Saied and his government deny his remarks were racist. At issue are his comments last week, when he called for urgent measures against what he called "hordes" of sub-Saharan migrants. He urged Tunisian security forces to halt illegal immigration and has described the migrant influx as a conspiracy to change the North African country's democratic makeup.
Saied's remarks have sparked an uproar and criticism from the African Union. Hundreds protested in Tunis on February 25.
Speaking to Agence France-Presse Monday, Tunisian Foreign Minister Nabil Amar said authorities were trying to reassure sub-Saharan Africans. There was no question of apologizing, he said, as the government hadn't attacked anyone.
But Africans living in Tunisia say they are facing a surge of racist acts.
Christian Kwongang from Cameroon, heads AESAT, an African student association in Tunisia. He said fellow students and other African migrants have been targeted in arbitrary arrests, physical attacks and slurs, including on social media. Many want to leave the country.
Sub-Saharan African workers are reportedly losing their jobs and getting kicked out of rented homes. Black Tunisians, who make up about 10% of the country's population, are also targeted in racist attacks.

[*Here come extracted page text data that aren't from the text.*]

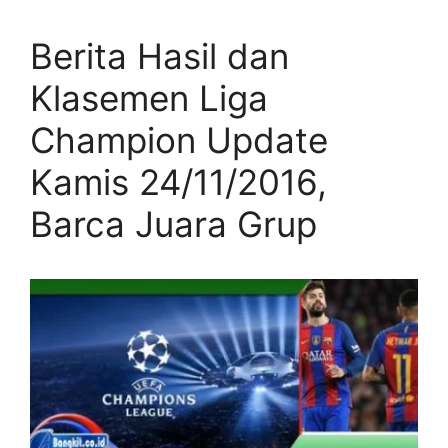
Berita Hasil dan
Klasemen Liga
Champion Update
Kamis 24/11/2016,
Barca Juara Grup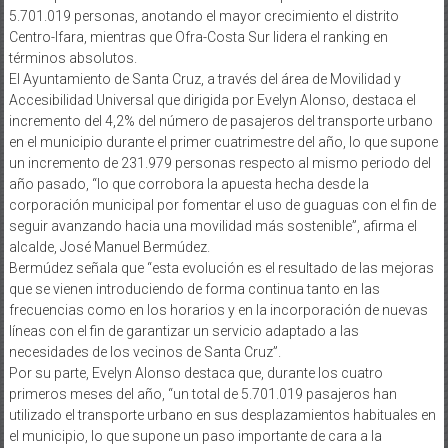
5.701.019 personas, anotando el mayor crecimiento el distrito
Centro-Ifara, mientras que Ofra-Costa Sur lidera el ranking en
términos absolutos.
El Ayuntamiento de Santa Cruz, a través del área de Movilidad y
Accesibilidad Universal que dirigida por Evelyn Alonso, destaca el
incremento del 4,2% del número de pasajeros del transporte urbano
en el municipio durante el primer cuatrimestre del año, lo que supone
un incremento de 231.979 personas respecto al mismo periodo del
año pasado, “lo que corrobora la apuesta hecha desde la
corporación municipal por fomentar el uso de guaguas con el fin de
seguir avanzando hacia una movilidad más sostenible”, afirma el
alcalde, José Manuel Bermúdez.
Bermúdez señala que “esta evolución es el resultado de las mejoras
que se vienen introduciendo de forma continua tanto en las
frecuencias como en los horarios y en la incorporación de nuevas
líneas con el fin de garantizar un servicio adaptado a las
necesidades de los vecinos de Santa Cruz”.
Por su parte, Evelyn Alonso destaca que, durante los cuatro
primeros meses del año, “un total de 5.701.019 pasajeros han
utilizado el transporte urbano en sus desplazamientos habituales en
el municipio, lo que supone un paso importante de cara a la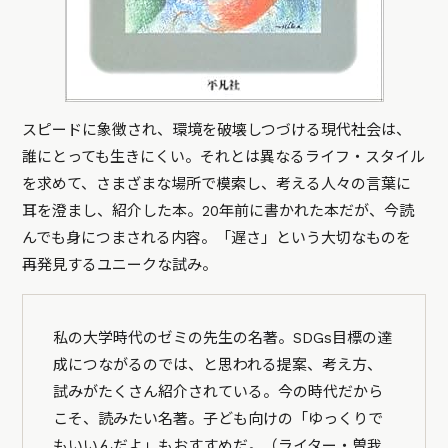
スピードに象徴され、環境を破壊しつづける現代社会は、
誰にとっても生きにくい。それとは異なるライフ・スタイル
を求めて、さまざまな場所で模索し、考える人々の言葉に
耳を澄まし、紹介した本。20年前に書かれた本だが、今読
んでも身につまされる内容。「遅さ」という大切なものを
再発見するユニークな試み。
私の大学時代のゼミの先生の名著。SDGs目標の達
成につながるのでは、と思われる提案、考え方、
試みがたくさん紹介されている。今の時代だから
こそ、読みたい名著。子ども向けの「ゆっくりで
もいいんだよ」もおすすめだ。（ライター・曽我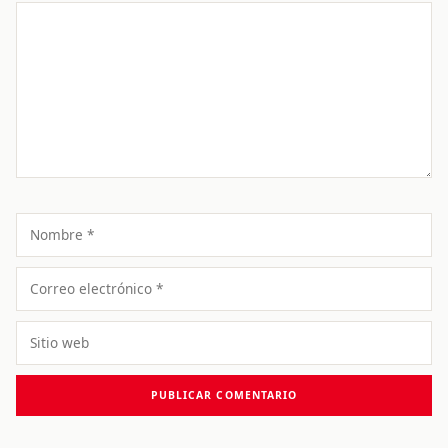
Comentario
Nombre
Correo
electrónico
Sitio
web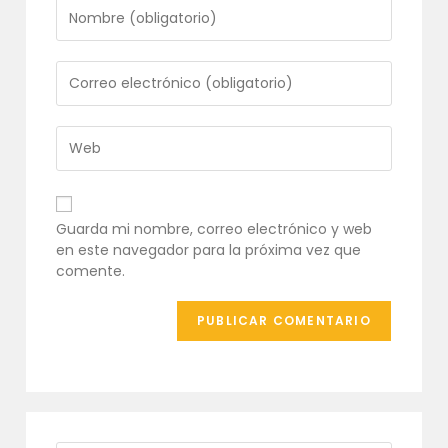
Introduce
tu
nombre
o
Introduce
nombre
tu
de
dirección
usuario
de
Introduce
para
correo
la
comentar
electrónico
URL
para
de
comentar
tu
Guarda mi nombre, correo electrónico y web
web
en este navegador para la próxima vez que
(opcional)
comente.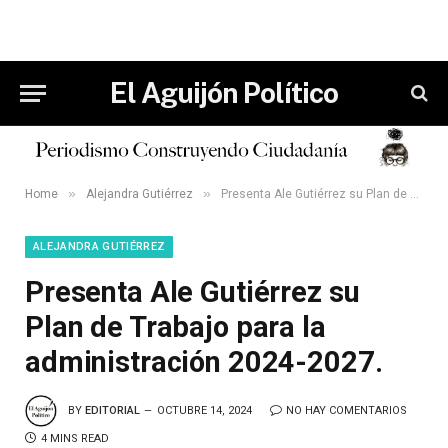
El Aguijón Político
»
»
Home
Alejandra Gutiérrez
Presenta Ale Gutiérrez su Plan de Trabajo para la administración 2024-2027.
ALEJANDRA GUTIÉRREZ
Presenta Ale Gutiérrez su
Plan de Trabajo para la
administración 2024-2027.
BY
EDITORIAL
OCTUBRE 14, 2024
NO HAY COMENTARIOS
4 MINS READ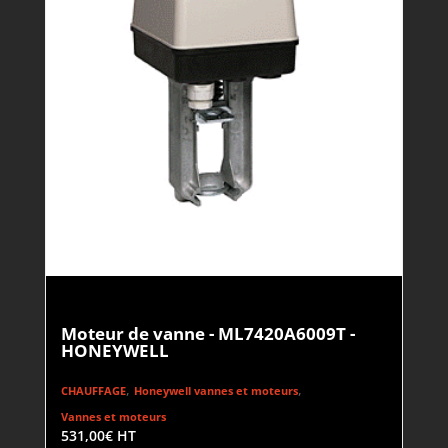
Moteur de vanne - ML7420A6009T -
HONEYWELL
,
,
CHAUFFAGE
Honeywell vannes et moteurs
Vannes et moteurs
531,00
€
HT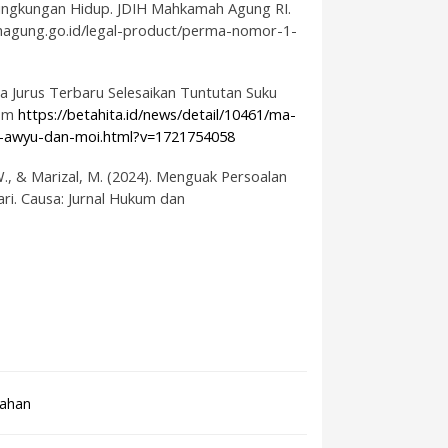
ingkungan Hidup
. JDIH Mahkamah Agung RI.
mahagung.go.id/legal-product/perma-nomor-1-
 Jurus Terbaru Selesaikan Tuntutan Suku
rom
https://betahita.id/news/detail/10461/ma-
ku-awyu-dan-moi.html?v=1721754058
. W., & Marizal, M. (2024). Menguak Persoalan
ri. Causa: Jurnal Hukum dan
tahan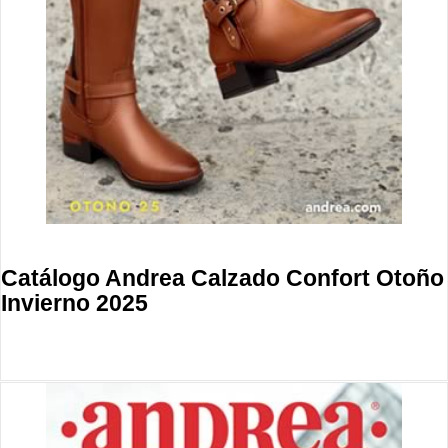
Catálogo Andrea Calzado Confort Otoño
Invierno 2025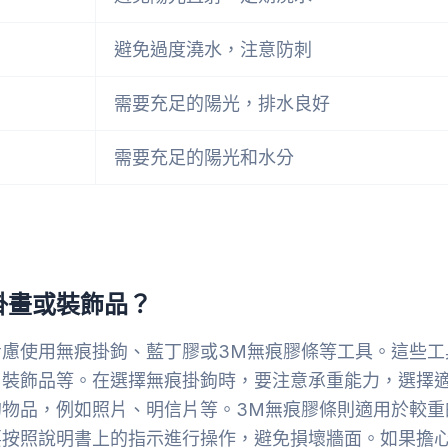
避免過度澆水，注意防刺
需要充足的陽光，排水良好
需要充足的陽光和水分
掛畫或裝飾品？
慮使用無痕掛鉤、藍丁膠或3M無痕膠條等工具。這些工
、裝飾品等。在選擇無痕掛鉤時，要注意承重能力，選擇
物品，例如照片、明信片等。3M無痕膠條則適用於較重
要按照說明書上的指示進行操作，避免損壞牆面。如果擔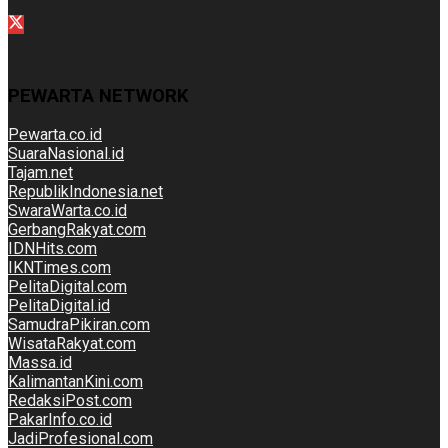
PEWARTA NETWORK
Pewarta.co.id
SuaraNasional.id
Tajam.net
RepublikIndonesia.net
SwaraWarta.co.id
GerbangRakyat.com
IDNHits.com
IKNTimes.com
PelitaDigital.com
PelitaDigital.id
SamudraPikiran.com
WisataRakyat.com
Massa.id
KalimantanKini.com
RedaksiPost.com
PakarInfo.co.id
JadiProfesional.com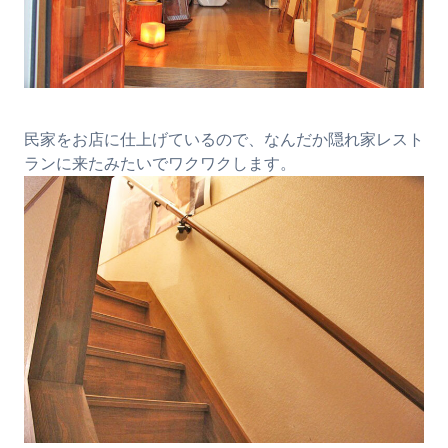
民家をお店に仕上げているので、なんだか隠れ家レスト
ランに来たみたいでワクワクします。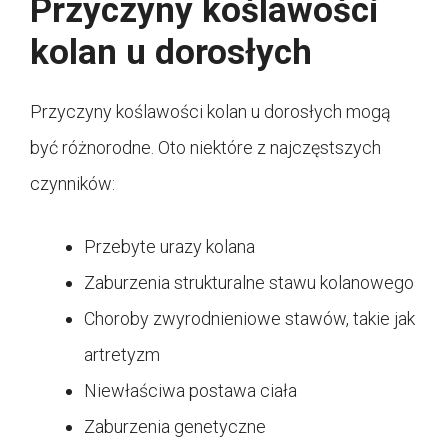
Przyczyny koślawości
kolan u dorosłych
Przyczyny koślawości kolan u dorosłych mogą
być różnorodne. Oto niektóre z najczęstszych
czynników:
Przebyte urazy kolana
Zaburzenia strukturalne stawu kolanowego
Choroby zwyrodnieniowe stawów, takie jak
artretyzm
Niewłaściwa postawa ciała
Zaburzenia genetyczne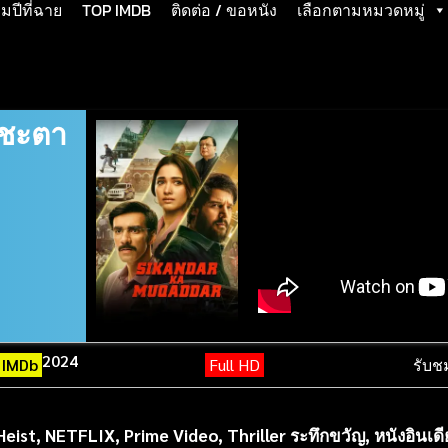
ปีที่ฉาย
TOP IMDB
ติดต่อ / ขอหนัง
เลือกตามหมวดหมู่
 ชะตา
2024
IMDb
Full HD
รับช
Heist
,
NETFLIX
,
Prime Video
,
Thriller ระทึกขวัญ
,
หนังอินเดี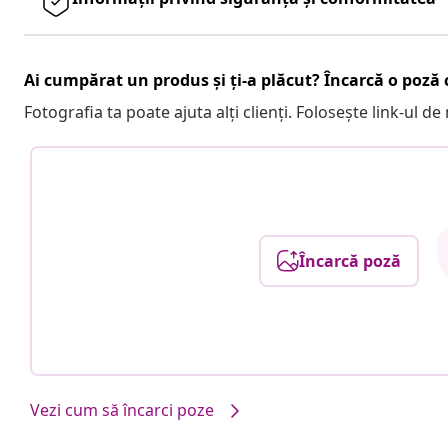
Ai cumpărat un produs și ți-a plăcut? Încarcă o poză c
Fotografia ta poate ajuta alți clienți. Folosește link-ul d
Încarcă poză
Vezi cum să încarci poze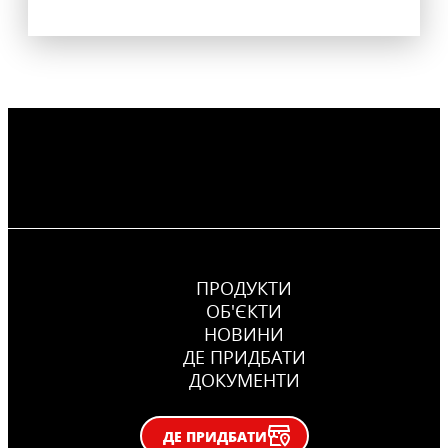
ПРОДУКТИ
ОБ'ЄКТИ
НОВИНИ
ДЕ ПРИДБАТИ
ДОКУМЕНТИ
ДЕ ПРИДБАТИ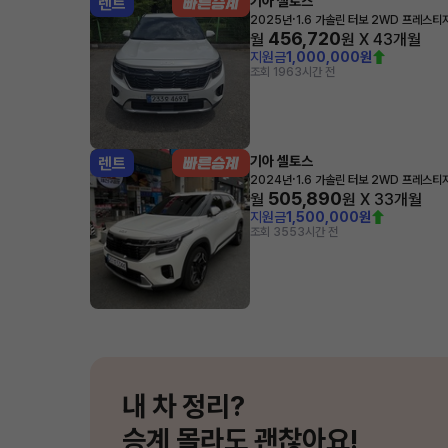
기아 셀토스
렌트
·
2025년
1.6 가솔린 터보 2WD 프레스티
456,720
월
원 X
43
개월
지원금
1,000,000원
조회 196
3시간 전
기아 셀토스
렌트
·
2024년
1.6 가솔린 터보 2WD 프레스티
505,890
월
원 X
33
개월
지원금
1,500,000원
조회 355
3시간 전
내 차 정리?
승계 몰라도 괜찮아요!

"What we are seeing right now is really an increase of violence against sub-Saharan violence or students, and, really, a climate of fear," said Salsabil Chellali, Tunisia's office director for Human Rights watch. "People are scared to go out from their houses, scared to go to work."
Chellali said while racism is not new in Tunisia, the president's statements have inflamed things.
This is just the latest controversy surrounding Saied, who grabbed far-reaching powers in 2021, dissolving the country's democratically elected parliament. A new parliament is set to take office later this month with vastly reduced powers in a country that was once an Arab Spring champion. Only 11% of eligible voters cast their ballots in legislative elections.
Tunisian authorities have also detained or sidelined a raft of critics, including journalists, opposition politicians and civil society activists.
Human Rights Watch has also called on Saied to halt what it describes as a crackdown against judicial independence and reinstate dozens of magistrates and prosecutors who were dismissed or fired in recent months for various reasons, including alleged corruption.
"I think this also shows the willingness of the president today to toughen the tone against his opponents and also his desire to rule alone," Chellali said.
Both Washington and the European Union have expressed concern about recent developments. Saied has previously rejected what he calls foreign interference.